Iran’s regime is repressive, but it still has to worry about how ordinary Iranians view it, current and former U.S. and Arab officials said. If Trump insists on saying he vanquished Tehran in talks, that could make the regime look weak, stirring domestic unrest.
Trump’s demands reflect “a misperception that Iran will capitulate,” said Nate Swanson, who dealt with Iran as a national security official under multiple administrations including Trump’s. “This hasn’t and won’t happen no matter how much pressure Iran is under.”
During his White House briefing Tuesday, Rubio acknowledged that Iran has shown a high tolerance for economic pain but said the U.S. blockade of Iranian ships and ports is an attempt to push the regime to a breaking point. He also took a Trumpian tone in warning Iran about “generational destruction” to its economy, albeit by quoting rapper Ice Cube. “They should check themselves before they wreck themselves,” Rubio said.
Iranian culture in general puts an unusually high value on face-saving. Shame is borne not just by the individual but also their families or the nation. Many Iranians, even those who despise the Islamist regime, bristle at past U.S. interference in their country, such as the CIA role in a 1953 coup that strengthened the monarchy.

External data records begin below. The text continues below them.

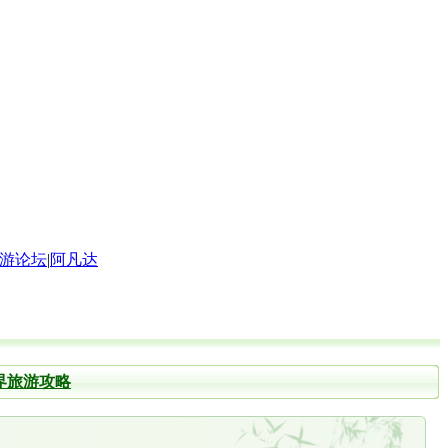
游论坛
|
阿凡达
界旅游攻略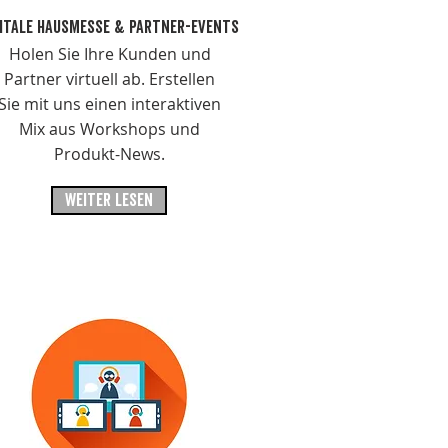
GITALE HAUSMESSE & PARTNER-EVENTS
Holen Sie Ihre Kunden und
Partner virtuell ab. Erstellen
Sie mit uns einen interaktiven
Mix aus Workshops und
Produkt-News.
WEITER LESEN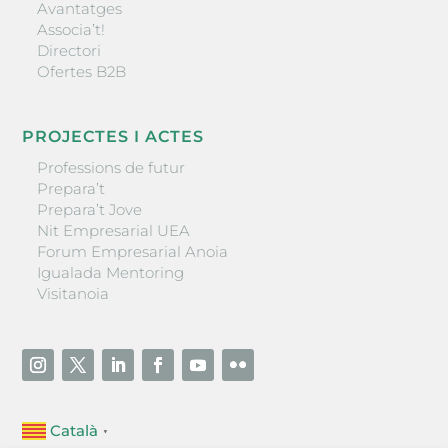
Avantatges
Associa’t!
Directori
Ofertes B2B
PROJECTES I ACTES
Professions de futur
Prepara’t
Prepara’t Jove
Nit Empresarial UEA
Forum Empresarial Anoia
Igualada Mentoring
Visitanoia
Català
▼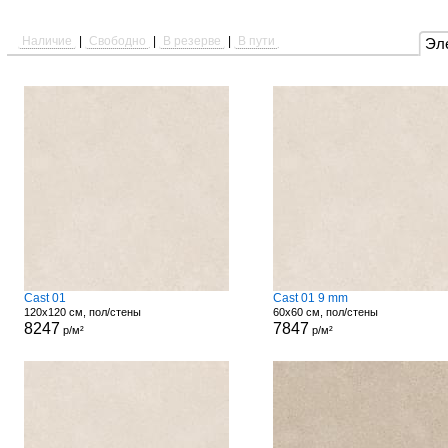
Наличие
|
Свободно
|
В резерве
|
В пути
Эл
Cast 01
Cast 01 9 mm
120x120 см, пол/стены
60x60 см, пол/стены
8247
7847
р/м²
р/м²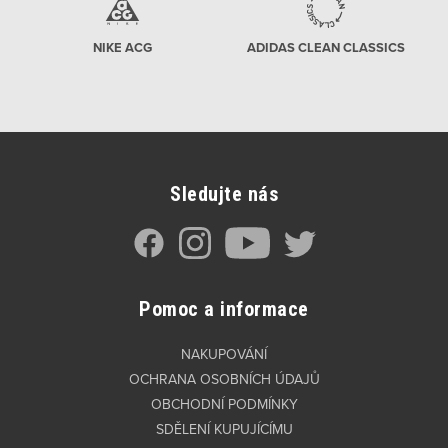
NIKE ACG
ADIDAS CLEAN CLASSICS
Sledujte nás
Pomoc a informace
NAKUPOVÁNÍ
OCHRANA OSOBNÍCH ÚDAJŮ
OBCHODNÍ PODMÍNKY
SDĚLENÍ KUPUJÍCÍMU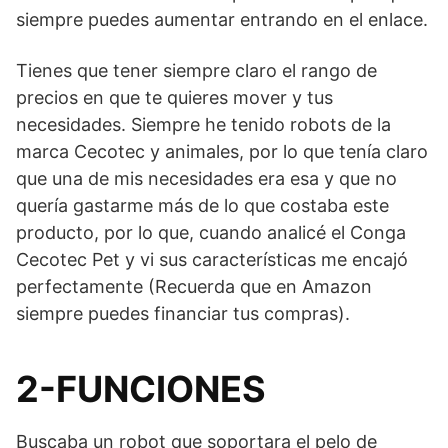
siempre puedes aumentar entrando en el enlace.
Tienes que tener siempre claro el rango de
precios en que te quieres mover y tus
necesidades. Siempre he tenido robots de la
marca Cecotec y animales, por lo que tenía claro
que una de mis necesidades era esa y que no
quería gastarme más de lo que costaba este
producto, por lo que, cuando analicé el Conga
Cecotec Pet y vi sus características me encajó
perfectamente (Recuerda que en Amazon
siempre puedes financiar tus compras).
2-FUNCIONES
Buscaba un robot que soportara el pelo de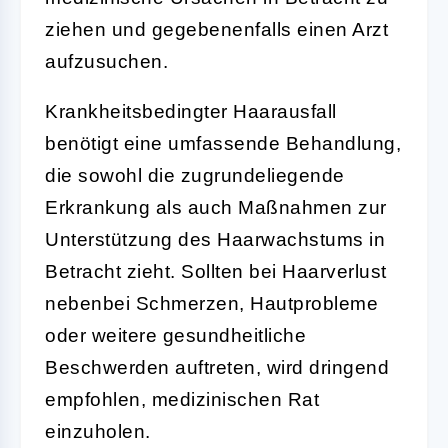
ziehen und gegebenenfalls einen Arzt
aufzusuchen.
Krankheitsbedingter Haarausfall
benötigt eine umfassende Behandlung,
die sowohl die zugrundeliegende
Erkrankung als auch Maßnahmen zur
Unterstützung des Haarwachstums in
Betracht zieht. Sollten bei Haarverlust
nebenbei Schmerzen, Hautprobleme
oder weitere gesundheitliche
Beschwerden auftreten, wird dringend
empfohlen, medizinischen Rat
einzuholen.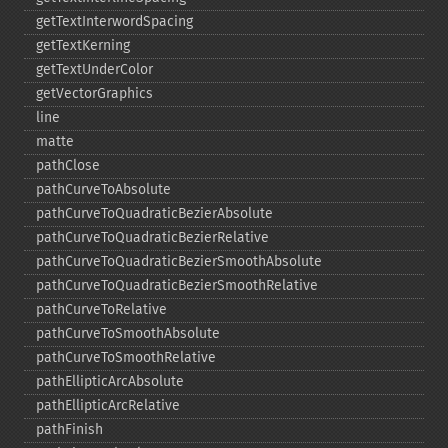
getTextInterwordSpacing
getTextKerning
getTextUnderColor
getVectorGraphics
line
matte
pathClose
pathCurveToAbsolute
pathCurveToQuadraticBezierAbsolute
pathCurveToQuadraticBezierRelative
pathCurveToQuadraticBezierSmoothAbsolute
pathCurveToQuadraticBezierSmoothRelative
pathCurveToRelative
pathCurveToSmoothAbsolute
pathCurveToSmoothRelative
pathEllipticArcAbsolute
pathEllipticArcRelative
pathFinish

Some supporters of the U.S.-Israeli military action against Iran said Trump’s rhetoric is a necessary tactic designed to pressure Iran to make more concessions at a time when it is unusually weak.
While Iran has put a chokehold on the critical Strait of Hormuz waterway, Trump’s own blockade and his refusal to rule out more military strikes gives him considerable leverage over Tehran, they say.
“Part of the president’s strategy appears aimed at forcing Tehran to choose between saving face and losing its head,” said Behnam Ben Taleblu, an Iran analyst with the hawkish Foundation for Defense of Democracies think tank who backs the U.S.-Israeli strikes on Iran.
Some diplomats closely following the talks noted that Iran, having watched Trump for years, may be putting more stock in what his envoys say privately than what he says publicly.
“The real question is not whether Trump’s tone matters — it does. The real question is whether there is a backchannel that compensates for it,” one Arab diplomat said.
Trump has shown in the past that he can switch from attacking to fawning over an adversary. In his nuclear dealings with North Korea’s Kim Jong Un, Trump swerved from deriding Kim as “Little Rocket Man” to saying the pair “fell in love.”
But even with historic face-to-face meetings, Trump and Kim never sealed a deal, and North Korea has steadily grown its nuclear weapons stockpile.
Some officials and analysts wonder if Iran will take a page out of the North Korean playbook and eventually seek nuclear weapons regardless of any agreement with the United States now. After all, Trump is not threatening to attack Pyongyang.
Either way, Iran’s leadership “puts a strong premium on dignity and respect, despite their own often egregious behavior,” said a former senior Western official who has engaged with Iranian officials. “In their eyes, the wild comments from the Trump White House cheapen the U.S. and confirm their sense of self-worth in standing up against a decadent and immoral opponent.”